Our monthly round up of news items relevant to AML regulated businesses.
Cyber Security

Data Breach
Around 90 organisations have reported breaches of personal information held by Capita after the outsourcing group suffered a cyber-attack. The company runs critical services for local councils, the military and the NHS and suffered the hack in March.
Capita’s systems are used to administer pension funds for several large firms, including the Royal Mail and Axa, which has huge coverage with millions of policyholders.
The Pensions Regulator (TPR) is reported to have written to over 300 pension funds to ask them to check whether data had been stolen by hackers.
NHS in breach of Data Protection
An investigation by The Observer has revealed that up to 20 NHS trusts have shared patients’ private medical information with Facebook through the Meta Pixel tracking tool on their websites.
Data was collected from individuals who accessed NHS webpages related to various topics such as HIV, gender identity services, self-harm, sexual health, children’s treatment, cancer and more.
20 NHS trusts were found to be utilising the Meta Pixel tracking tool on their websites, which gather browsing information and shared it with Facebook/Meta.
The trusts had previously promised that they do not collect the information, and thus breaches proper consent under Data Protection legislation.
Facebook uses the tool to tell them which pages people had visited, the buttons they clicked and the keywords they searched for.

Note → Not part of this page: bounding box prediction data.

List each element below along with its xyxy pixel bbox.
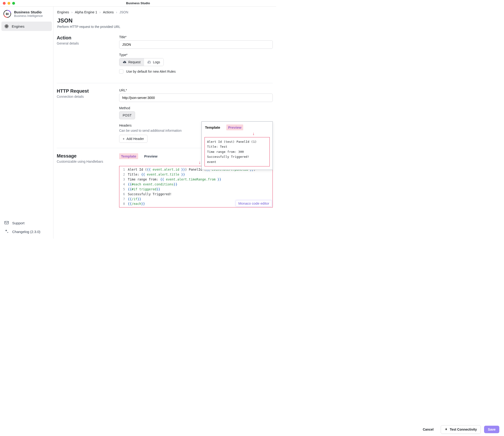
- plus-icon: +: [123, 137, 125, 141]
- overlay-tab-preview[interactable]: Preview: [226, 125, 243, 130]
- section-message-subtitle: Customizable using Handlebars: [57, 160, 114, 164]
- svg-rect-3: [6, 26, 7, 27]
- breadcrumb-actions[interactable]: Actions: [103, 10, 114, 14]
- type-label: Type*: [119, 53, 273, 57]
- add-header-button[interactable]: + Add Header: [119, 135, 147, 143]
- chevron-right-icon: ›: [116, 10, 117, 14]
- traffic-lights: [0, 2, 15, 5]
- svg-text:BI: BI: [6, 12, 9, 16]
- chevron-right-icon: ›: [72, 10, 73, 14]
- page-subtitle: Perform HTTP request to the provided URL: [57, 24, 273, 33]
- close-window-button[interactable]: [3, 2, 6, 5]
- section-http-title: HTTP Request: [57, 88, 114, 94]
- sidebar-changelog-label: Changelog (2.3.0): [12, 230, 40, 234]
- sidebar: BI Business Studio Business Intelligence…: [0, 7, 54, 239]
- fullscreen-window-button[interactable]: [12, 2, 15, 5]
- brand-subtitle: Business Intelligence: [14, 14, 43, 18]
- section-http-subtitle: Connection details: [57, 95, 114, 99]
- breadcrumb-engine[interactable]: Alpha Engine 1: [75, 10, 97, 14]
- sidebar-nav: Engines: [0, 22, 53, 31]
- preview-body: Alert Id (test) PanelId (1)Title: TestTi…: [204, 137, 270, 166]
- add-header-label: Add Header: [126, 137, 144, 141]
- sidebar-item-engines[interactable]: Engines: [1, 22, 52, 31]
- brand-name: Business Studio: [14, 10, 43, 14]
- type-logs-option[interactable]: Logs: [144, 58, 163, 66]
- type-segmented: Request Logs: [119, 58, 164, 66]
- monaco-badge: Monaco code editor: [236, 200, 272, 207]
- arrow-down-icon: ↓: [237, 131, 270, 136]
- sidebar-item-label: Engines: [12, 24, 24, 28]
- svg-point-18: [148, 62, 148, 63]
- svg-rect-2: [6, 25, 8, 27]
- svg-rect-16: [5, 221, 9, 224]
- breadcrumb: Engines › Alpha Engine 1 › Actions › JSO…: [57, 9, 273, 17]
- breadcrumb-engines[interactable]: Engines: [57, 10, 69, 14]
- default-alert-checkbox[interactable]: [119, 69, 123, 74]
- cpu-icon: [4, 24, 9, 29]
- chevron-right-icon: ›: [100, 10, 101, 14]
- cloud-upload-icon: [123, 60, 126, 64]
- title-label: Title*: [119, 35, 273, 39]
- main-content: Engines › Alpha Engine 1 › Actions › JSO…: [54, 7, 276, 239]
- page-title: JSON: [57, 17, 273, 24]
- sidebar-support-label: Support: [12, 221, 25, 225]
- brand: BI Business Studio Business Intelligence: [0, 7, 53, 22]
- section-message-title: Message: [57, 153, 114, 159]
- method-label: Method: [119, 106, 273, 110]
- disk-icon: [147, 60, 151, 64]
- titlebar: Business Studio: [0, 0, 276, 7]
- section-action-subtitle: General details: [57, 42, 114, 45]
- breadcrumb-current: JSON: [119, 10, 128, 14]
- type-logs-label: Logs: [153, 60, 160, 64]
- title-input[interactable]: [119, 40, 273, 49]
- method-value[interactable]: POST: [119, 111, 135, 119]
- minimize-window-button[interactable]: [8, 2, 10, 5]
- window-title: Business Studio: [126, 1, 150, 5]
- type-request-option[interactable]: Request: [119, 58, 144, 66]
- tab-preview[interactable]: Preview: [144, 153, 158, 159]
- section-action: Action General details Title* Type*: [57, 33, 273, 83]
- overlay-tab-template[interactable]: Template: [204, 125, 221, 130]
- sidebar-support[interactable]: Support: [1, 219, 52, 227]
- preview-overlay: Template Preview ↓ Alert Id (test) Panel…: [202, 121, 273, 170]
- section-action-title: Action: [57, 35, 114, 41]
- default-alert-label: Use by default for new Alert Rules: [126, 70, 176, 73]
- mail-icon: [4, 221, 9, 225]
- type-request-label: Request: [128, 60, 140, 64]
- sparkle-icon: [4, 229, 9, 234]
- url-label: URL*: [119, 88, 273, 92]
- brand-logo: BI: [3, 10, 11, 18]
- tab-template[interactable]: Template: [119, 153, 138, 159]
- sidebar-changelog[interactable]: Changelog (2.3.0): [1, 227, 52, 236]
- url-input[interactable]: [119, 93, 273, 102]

The data has the potential to be matched to the user’s IP address and in turn to their Facebook account details.
Due Diligence

Qatar criticised by FATF
The Financial Action Task Force has criticised Qatar for its inadequate response to crypto money laundering and terrorist financing. The subsequent report states that the country’s Financial Intelligence Unit (FIU) has a sophisticated analytical capability which is not being used to best effect.
It appears that Qatar has only secured a small number of terrorist financing convictions and prosecutions. This appears to be in direct conflict with their risk profile and overall capabilities.
Regulatory

Casino giant under scrutiny
Casino giant Crown is set to pay a $450 million penalty in Australia after it failed to comply with Anti-Money Laundering and Counter-Terrorism Financing laws. The company has acknowledged that it did not have an appropriate transaction monitoring program and higher risk customers were not subjected to enhanced due diligence.
The regulatory body AUSTRAC (Australian Transaction Reports and Analysis Centre) was keen to point out that the casino sector was at risk of exploitation by organised criminals seeking to clean their dirty money.